- **Work to be completed**
Return the run of lines below that opens with the line containing "الدرك الوطني بسكيكدة يوجه نداءً للجمهور" and closes with the line containing "للتبليغ عن إمرأة تنتحل صفة محامية", keeping each one exact.

- **The records**
·····

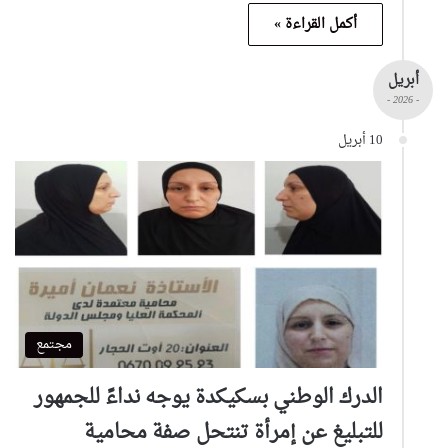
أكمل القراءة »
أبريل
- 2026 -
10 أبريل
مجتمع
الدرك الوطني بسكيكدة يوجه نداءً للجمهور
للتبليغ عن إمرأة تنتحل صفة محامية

·····

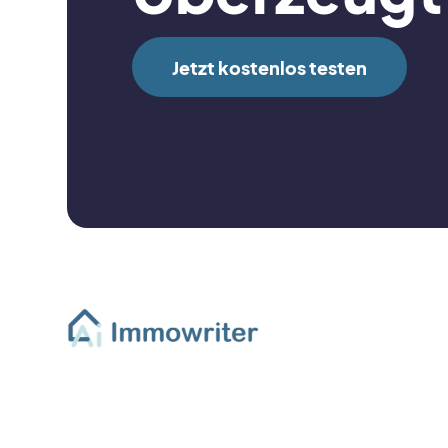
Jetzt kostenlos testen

·····

- **Response to the task**
الدرك الوطني بسكيكدة يوجه نداءً للجمهور
للتبليغ عن إمرأة تنتحل صفة محامية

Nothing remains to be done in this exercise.